The Keeshond is a very lively, active, and intelligent dog. Keeshonds are full of personality and become very excited about certain things. If they become excited they are known to spin around and around in happy circles. They are highly affectionate, friendly, and outgoing.
The Keeshond is an incredible family dog. They love to be involved with the family and family activities. They are excellent with children. This makes them the perfect dog for a family with children or a family who intends on having children. In fact, they are more affectionate and playful with children than with adults. They are also very well behaved and tolerant of other family pets and animals. They make fantastic watch dogs because of their keen sense of hearing. They will bark to signal the approach of unknown people or other events. This makes them an excellent watch dog. They also have a strong devotion and loyalty to the family and this will add to their nature as a watchdog.

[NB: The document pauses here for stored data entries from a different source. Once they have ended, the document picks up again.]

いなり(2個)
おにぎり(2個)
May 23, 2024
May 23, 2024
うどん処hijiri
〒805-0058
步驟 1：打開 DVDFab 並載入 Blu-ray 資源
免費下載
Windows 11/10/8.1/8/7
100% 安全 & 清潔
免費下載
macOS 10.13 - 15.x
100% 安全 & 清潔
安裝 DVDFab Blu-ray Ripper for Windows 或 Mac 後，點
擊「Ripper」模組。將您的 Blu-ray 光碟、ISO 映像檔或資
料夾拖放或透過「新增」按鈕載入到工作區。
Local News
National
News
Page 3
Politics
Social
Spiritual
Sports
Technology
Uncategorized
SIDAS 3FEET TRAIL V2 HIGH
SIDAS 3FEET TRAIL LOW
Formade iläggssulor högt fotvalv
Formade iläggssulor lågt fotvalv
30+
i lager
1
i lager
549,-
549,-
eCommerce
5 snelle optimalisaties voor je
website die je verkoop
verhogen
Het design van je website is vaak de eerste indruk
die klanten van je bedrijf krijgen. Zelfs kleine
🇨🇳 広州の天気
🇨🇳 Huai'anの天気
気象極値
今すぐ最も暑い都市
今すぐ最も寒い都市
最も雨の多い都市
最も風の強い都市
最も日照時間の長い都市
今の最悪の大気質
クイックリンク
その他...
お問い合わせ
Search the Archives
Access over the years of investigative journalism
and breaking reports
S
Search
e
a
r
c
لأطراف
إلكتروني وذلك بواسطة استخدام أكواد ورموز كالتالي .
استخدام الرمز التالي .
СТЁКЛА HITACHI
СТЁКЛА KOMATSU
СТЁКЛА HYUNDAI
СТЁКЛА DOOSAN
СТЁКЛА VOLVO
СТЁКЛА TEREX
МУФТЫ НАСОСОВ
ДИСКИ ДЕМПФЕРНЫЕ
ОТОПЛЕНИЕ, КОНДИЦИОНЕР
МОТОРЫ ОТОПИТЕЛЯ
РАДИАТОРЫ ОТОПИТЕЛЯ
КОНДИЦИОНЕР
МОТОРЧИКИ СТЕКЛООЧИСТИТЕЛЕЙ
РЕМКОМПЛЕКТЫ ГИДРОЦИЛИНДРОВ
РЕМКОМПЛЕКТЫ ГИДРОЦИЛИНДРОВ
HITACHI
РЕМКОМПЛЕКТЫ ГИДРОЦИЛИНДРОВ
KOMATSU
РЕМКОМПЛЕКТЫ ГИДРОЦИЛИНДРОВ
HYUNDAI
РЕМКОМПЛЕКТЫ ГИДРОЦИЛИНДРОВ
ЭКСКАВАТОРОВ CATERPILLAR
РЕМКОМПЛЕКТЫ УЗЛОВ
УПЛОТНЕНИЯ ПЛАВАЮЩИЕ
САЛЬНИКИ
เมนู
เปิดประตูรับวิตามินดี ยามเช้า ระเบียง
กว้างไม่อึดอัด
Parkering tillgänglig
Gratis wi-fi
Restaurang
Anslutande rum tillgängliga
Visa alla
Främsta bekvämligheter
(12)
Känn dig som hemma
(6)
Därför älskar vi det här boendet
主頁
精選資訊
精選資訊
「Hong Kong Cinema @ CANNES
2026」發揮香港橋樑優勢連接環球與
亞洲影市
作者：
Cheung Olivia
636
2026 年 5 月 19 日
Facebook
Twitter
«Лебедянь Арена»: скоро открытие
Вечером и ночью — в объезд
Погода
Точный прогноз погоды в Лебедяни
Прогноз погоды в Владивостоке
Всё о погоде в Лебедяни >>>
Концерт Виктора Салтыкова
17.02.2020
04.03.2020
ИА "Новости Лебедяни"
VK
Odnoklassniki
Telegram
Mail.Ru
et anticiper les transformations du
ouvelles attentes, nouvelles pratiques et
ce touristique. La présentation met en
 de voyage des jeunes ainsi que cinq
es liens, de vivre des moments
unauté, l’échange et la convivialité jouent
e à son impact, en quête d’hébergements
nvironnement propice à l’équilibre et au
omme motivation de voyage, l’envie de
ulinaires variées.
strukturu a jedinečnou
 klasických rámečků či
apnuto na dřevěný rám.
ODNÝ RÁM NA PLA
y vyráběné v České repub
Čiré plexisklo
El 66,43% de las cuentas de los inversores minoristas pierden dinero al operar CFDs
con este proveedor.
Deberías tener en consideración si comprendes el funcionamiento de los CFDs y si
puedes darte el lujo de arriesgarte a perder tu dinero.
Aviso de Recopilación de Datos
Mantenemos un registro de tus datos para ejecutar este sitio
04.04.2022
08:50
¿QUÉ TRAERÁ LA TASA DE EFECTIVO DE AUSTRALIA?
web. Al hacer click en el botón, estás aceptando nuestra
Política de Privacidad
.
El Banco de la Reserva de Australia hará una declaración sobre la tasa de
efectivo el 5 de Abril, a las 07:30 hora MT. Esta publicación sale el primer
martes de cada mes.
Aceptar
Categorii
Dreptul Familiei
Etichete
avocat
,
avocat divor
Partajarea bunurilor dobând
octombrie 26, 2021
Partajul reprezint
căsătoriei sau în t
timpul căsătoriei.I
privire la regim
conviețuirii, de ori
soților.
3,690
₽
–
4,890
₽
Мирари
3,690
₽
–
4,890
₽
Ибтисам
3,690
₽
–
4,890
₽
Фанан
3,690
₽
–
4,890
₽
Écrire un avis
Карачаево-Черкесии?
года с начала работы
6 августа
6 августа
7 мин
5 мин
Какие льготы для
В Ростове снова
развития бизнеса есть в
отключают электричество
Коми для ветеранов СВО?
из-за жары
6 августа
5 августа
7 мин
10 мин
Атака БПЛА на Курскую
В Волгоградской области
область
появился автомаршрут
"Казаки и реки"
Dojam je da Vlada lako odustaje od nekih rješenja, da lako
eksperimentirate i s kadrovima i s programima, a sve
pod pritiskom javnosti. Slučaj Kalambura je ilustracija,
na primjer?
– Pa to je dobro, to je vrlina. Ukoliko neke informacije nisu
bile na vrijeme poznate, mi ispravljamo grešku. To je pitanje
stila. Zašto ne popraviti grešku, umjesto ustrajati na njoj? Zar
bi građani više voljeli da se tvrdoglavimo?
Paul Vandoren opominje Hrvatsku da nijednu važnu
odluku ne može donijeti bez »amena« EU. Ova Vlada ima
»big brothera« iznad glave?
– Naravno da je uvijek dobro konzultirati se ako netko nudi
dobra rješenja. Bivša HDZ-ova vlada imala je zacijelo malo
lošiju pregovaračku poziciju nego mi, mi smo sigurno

However, occasionally the Keeshond can be very timid and reserved. If they are shy and timid as puppies they should be socialized extensively throughout puppyhood so they can become more confident and outgoing around other people and animals. If proper socialization has not taken place their natural sense of caution can turn into suspiciousness and this can be hard to deal with especially if it turns into defensive biting or nipping.
Due to the Keeshond\'s need for companionship and desire to be part of the family they do experience separation anxiety higher than other breeds. They will display this behavior through destructive chewing and excessively barking when left alone. This can become very aggravating for the owner and neighbors.
Thyroid Disease - Medium Risk
The Keeshond ranks #67 among all breeds for autoimmune thyroiditis prevalence. While this is not a high risk breed, there is still a good chance of disease transmission through breeding. Therefore, all dogs intended for breeding should be tested first.
|Rank Among Breeds||Number of Dogs Tested||Percent of Dogs With Disease|
You can download the full report (on all breeds) by the Michigan State University Diagnostic Center for Population and Animal Health. Here
Other Health Problems
- Hip Dysplasia: Ball and joint problem of the hip that causes arthritic like symptoms.
- Patellar luxation : Known as trick knee.
- Epilepsy: Causes seizures.
- Crushings Disease: Often mistaken for aging, this causes weight gain, indoor urination, and hair loss.
- Hyperparathyroidism : Causes elevated calcium in the bloodstream. This can make dogs very ill.
- Hypothyroidism : Problem of the thyroid causing severe weight gain.
- Von Willebrands Disease: Blood clotting disorder.